Hervé Baudu, Professeur en Chef de l’Enseignement maritime à l’Ecole Nationale Supérieure Maritime de Marseille, Membre de l’Académie de Marine. Synthèse réalisée par Marie-Caroline Reynier pour Diploweb.com. Marie-Caroline Reynier est étudiante en Master Science Politique majeure Relations Internationales à Sciences Po Paris. La synthèse a été revue et validée par Hervé Baudu.
Visioconférence organisée par l’Institut de l’Océan de l’Alliance Sorbonne Université, le 3 juin 2021 et illustrée par de nombreuses cartes commentées. Intervenant : Hervé Baudu, Professeur en Chef de l’Enseignement maritime à l’Ecole Nationale Supérieure Maritime de Marseille, Membre de l’Académie de Marine. Synthèse réalisée par Marie-Caroline Reynier pour Diploweb.com. Revue et validée par Hervé Baudu.
Synthèse par Marie-Caroline Reynier pour Diploweb.com
En préambule, H. Baudu déconstruit 3 idées fausses qui circulent au sujet de l’Arctique. En effet, les routes maritimes passant par l’océan Arctique ne sont pas appelées à se substituer à celles passant par le canal de Suez ou de Panama car elles sont gelées 6 mois par an. De plus, il n’y pas de ruée vers les hydrocarbures en Arctique car ils sont situés dans des domaines souverains et ne suscitent donc pas de concurrence. Enfin, on ne peut pas parler de conflit en Arctique mais plutôt de tensions. Le climat de discussion apaisé au Conseil de l’Arctique depuis la présidence russe ayant débuté en mai 2021 le prouve.
A la différence de l’Antarctique qui est un continent entouré de mers, l’Arctique est un océan entouré de continents. Il s’agit donc d’un espace fermé sur le plan géographique, physique et réglementaire, ce qui peut expliquer les tensions portant sur l’utilisation des espaces maritimes. L’Arctique est gelé 6 mois par an, en raison de la nuit polaire. Au printemps, au début de la fonte de la banquise, les courants en océan Arctique favorise les eaux libres de glaces le long de la côte russe et embâcle plutôt dans les espaces de l’archipel canadien. Le réchauffement climatique en océan Arctique est 3 fois plus important que sur le reste de la planète. Depuis le début des observations par satellite de la banquise arctique en 1979, cette dernière fond au rythme de 12,8 % en moyenne par décennie. La banquise perd environ 8% de sa superficie par décennie depuis 1980. Son épaisseur moyenne est passée de 3,6 mètres à 1,25 mètres sur la même période de temps.
Il existe 3 routes maritimes en Arctique.
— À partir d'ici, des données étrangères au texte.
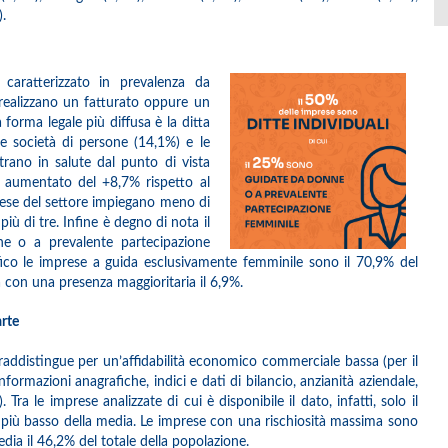
.
è caratterizzato in prevalenza da
realizzano un fatturato oppure un
 forma legale più diffusa è la ditta
 le società di persone (14,1%) e le
strano in salute dal punto di vista
 è aumentato del +8,7% rispetto al
rese del settore impiegano meno di
ù di tre. Infine è degno di nota il
nne o a prevalente partecipazione
ifico le imprese a guida esclusivamente femminile sono il 70,9% del
tà con una presenza maggioritaria il 6,9%.
arte
ntraddistingue per un’affidabilità economico commerciale bassa (per il
informazioni anagrafiche, indici e dati di bilancio, anzianità aziendale,
ra le imprese analizzate di cui è disponibile il dato, infatti, solo il
 più basso della media. Le imprese con una rischiosità massima sono
edia il 46,2% del totale della popolazione.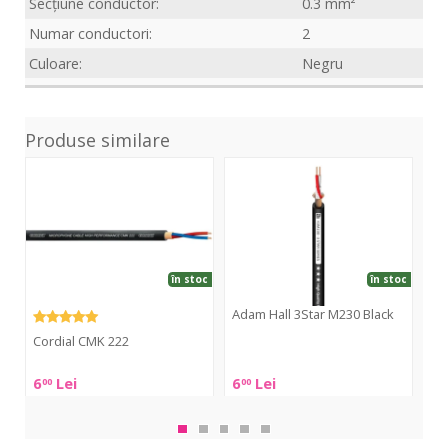
Secțiune conductor:
0.3 mm²
Numar conductori:
2
Culoare:
Negru
Produse similare
CMK
3Star
5St
222
M230
Mic
Black
250
în stoc
în stoc
Adam Hall 3Star M230 Black
Ad
Cordial CMK 222
Adam
Ad
Hall
Hall
Cordial
6
Lei
6
Lei
14
00
00
3Star
5St
CMK
M230
Mic
222
Black
250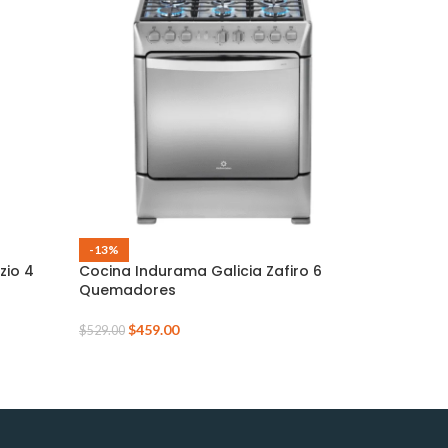
-13%
-13%
zio 4
Cocina Indurama Galicia Zafiro 6
COCINA I
Quemadores
$
4
$
500.00
$
459.00
$
529.00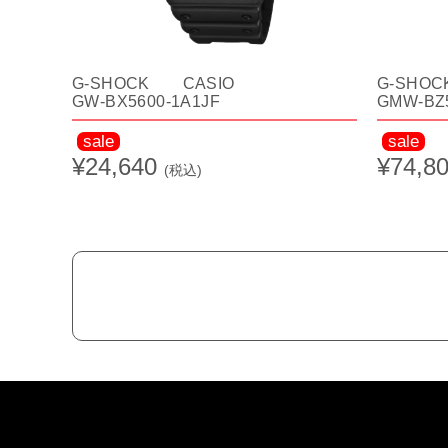
G-SHOCK CASIO
G-SHO
GW-BX5600-1A1JF
GMW-BZ5
sale
sale
¥24,640
¥74,8
(税込)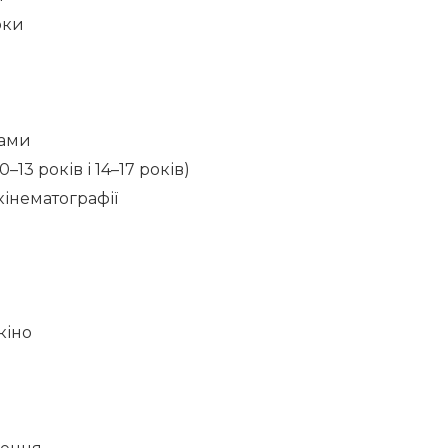
оки
в
рами
0–13 років і 14–17 років)
кінематографії
кіно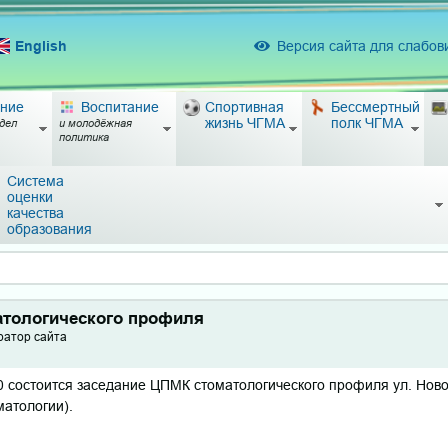
English
Версия сайта для слабо
ние
Воспитание
Спортивная
Бессмертный
жизнь ЧГМА
полк ЧГМА
дел
и молодёжная
политика
Система
оценки
качества
образования
атологического профиля
ратор сайта
00 состоится заседание ЦПМК стоматологического профиля ул. Ново
матологии).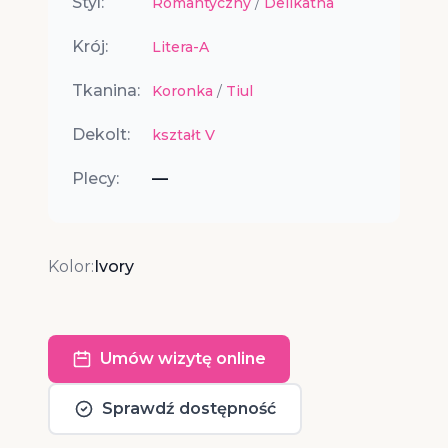
Styl:
Romantyczny
/
Delikatna
Krój:
Litera-A
Tkanina:
Koronka
/
Tiul
Dekolt:
kształt V
Plecy:
—
Kolor:
Ivory
Umów wizytę online
Sprawdź dostępność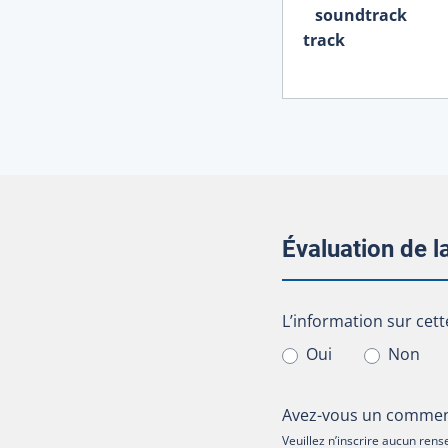
soundtrack
track
Évaluation de 
L’information sur cet
L’information sur cett
Oui
Non
Avez-vous un comment
Veuillez n’inscrire aucun re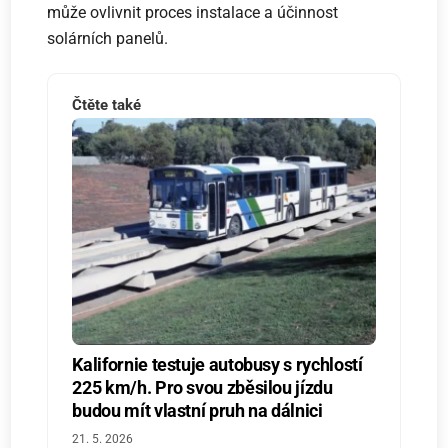
může ovlivnit proces instalace a účinnost
solárních panelů.
Čtěte také
Kalifornie testuje autobusy s rychlostí
225 km/h. Pro svou zběsilou jízdu
budou mít vlastní pruh na dálnici
21. 5. 2026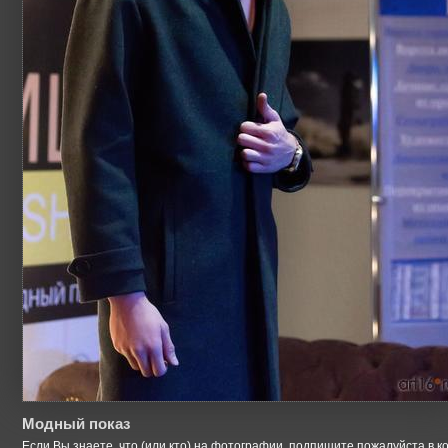
Модный показ
Если Вы знаете, что (или кто) на фотографии, подпишите пожалуйста в к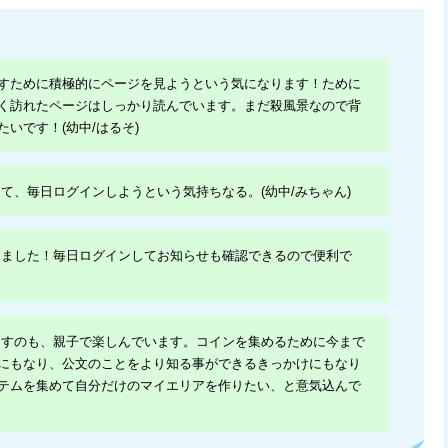
すために積極的にページを見ようという気になります！ために
く訪れたページはしっかり読んでいます。まだ殺風景なので背
いです！(幼中/はるそ)
て、毎日ログインしようという気持ちなる。(幼中/みちゃん)
ました！毎日ログインしてお知らせも確認できるので便利で
すのも、親子で楽しんでいます。コインを集めるために今まで
にもなり、公文のことをより知る事ができるきっかけにもなり
テムを集めて自分だけのマイエリアを作りたい、と意気込んで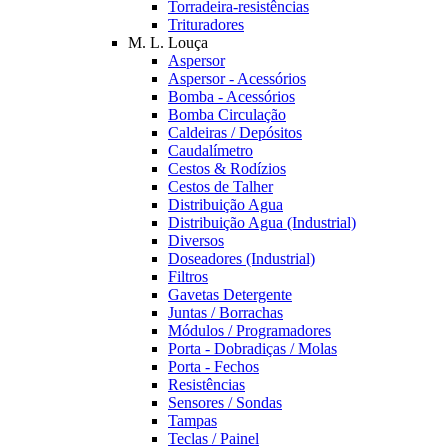
Torradeira-resistências
Trituradores
M. L. Louça
Aspersor
Aspersor - Acessórios
Bomba - Acessórios
Bomba Circulação
Caldeiras / Depósitos
Caudalímetro
Cestos & Rodízios
Cestos de Talher
Distribuição Agua
Distribuição Agua (Industrial)
Diversos
Doseadores (Industrial)
Filtros
Gavetas Detergente
Juntas / Borrachas
Módulos / Programadores
Porta - Dobradiças / Molas
Porta - Fechos
Resistências
Sensores / Sondas
Tampas
Teclas / Painel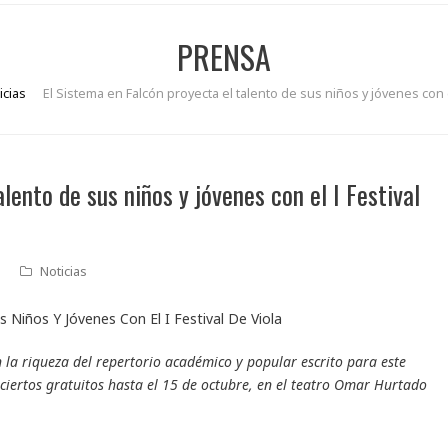
PRENSA
icias
El Sistema en Falcón proyecta el talento de sus niños y jóvenes con el
lento de sus niños y jóvenes con el I Festival
Noticias
 la riqueza del repertorio académico y popular escrito para este
ciertos gratuitos hasta el 15 de octubre, en el teatro Omar Hurtado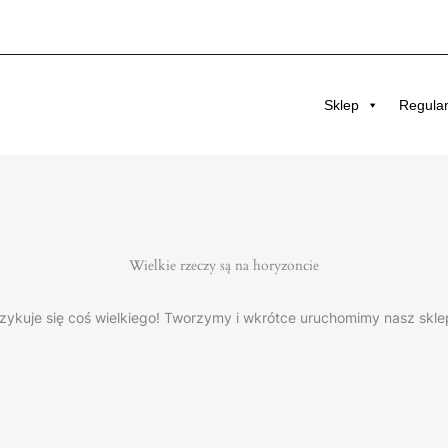
Sklep
Regula
Wielkie rzeczy są na horyzoncie
zykuje się coś wielkiego! Tworzymy i wkrótce uruchomimy nasz skle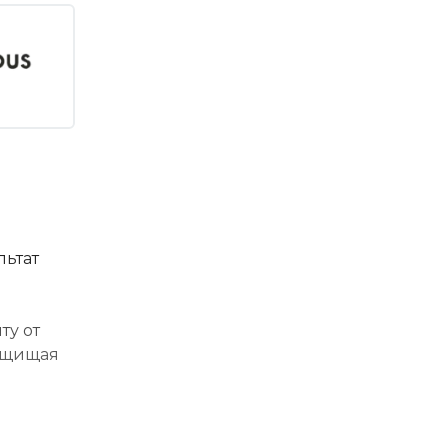
льтат
ту от
защищая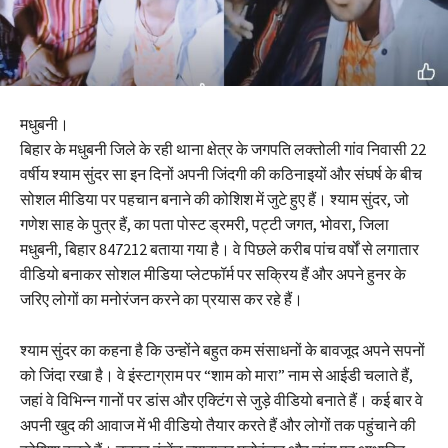
मधुबनी।
बिहार के मधुबनी जिले के रही थाना क्षेत्र के जगपति लक्तोली गांव निवासी 22
वर्षीय श्याम सुंदर सा इन दिनों अपनी जिंदगी की कठिनाइयों और संघर्ष के बीच
सोशल मीडिया पर पहचान बनाने की कोशिश में जुटे हुए हैं। श्याम सुंदर, जो
गणेश साह के पुत्र हैं, का पता पोस्ट ड्रमरी, पट्टी जगत, भोवरा, जिला
मधुबनी, बिहार 847212 बताया गया है। वे पिछले करीब पांच वर्षों से लगातार
वीडियो बनाकर सोशल मीडिया प्लेटफॉर्म पर सक्रिय हैं और अपने हुनर के
जरिए लोगों का मनोरंजन करने का प्रयास कर रहे हैं।
श्याम सुंदर का कहना है कि उन्होंने बहुत कम संसाधनों के बावजूद अपने सपनों
को जिंदा रखा है। वे इंस्टाग्राम पर “शाम को मारा” नाम से आईडी चलाते हैं,
जहां वे विभिन्न गानों पर डांस और एक्टिंग से जुड़े वीडियो बनाते हैं। कई बार वे
अपनी खुद की आवाज में भी वीडियो तैयार करते हैं और लोगों तक पहुंचाने की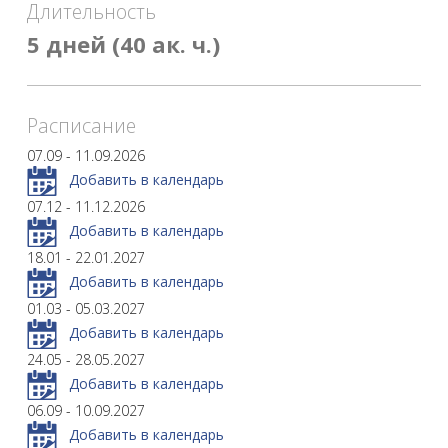
Длительность
5 дней (40 ак. ч.)
Расписание
07.09 - 11.09.2026
Добавить в календарь
07.12 - 11.12.2026
Добавить в календарь
18.01 - 22.01.2027
Добавить в календарь
01.03 - 05.03.2027
Добавить в календарь
24.05 - 28.05.2027
Добавить в календарь
06.09 - 10.09.2027
Добавить в календарь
Le passage Nord-Est est compris entre les détroits de Kara et de Béring. Le passage Nord-Ouest le long des côtes canadiennes est praticable 1 mois par an (de fin août à fin septembre). Enfin, la route transpolaire, route théorique, est idéalement la plus courte entre le Pacifique Nord et l’Atlantique Nord.
Le tracé des eaux intérieures où les Etats côtiers sont souverains suscite des revendications. La Russie s’est arrogée des eaux intérieures dans les détroits de Vilkitsky, et de Kara et demandent donc une autorisation aux navires souhaitant y transiter. Le Canada a fait de même en considérant tout l’archipel comme eau intérieure, ce que conteste les Etats-Unis qui l’identifie comme des eaux archipélagiques avec libre passage. Ce cas n’a pas été porté devant le tribunal des Nations-Unies en raison du faible enjeu maritime : 40 navires transitent de manière continue entre le détroit de Béring et la mer de Barents par an soit l’équivalent du trafic maritime par le canal de Suez par jour.
Dans les eaux territoriales jusqu’à la limite des 12 milles, un navire étranger jouit d’un droit de passage inoffensif sans entrave. La navigation doit y être rapide et continue.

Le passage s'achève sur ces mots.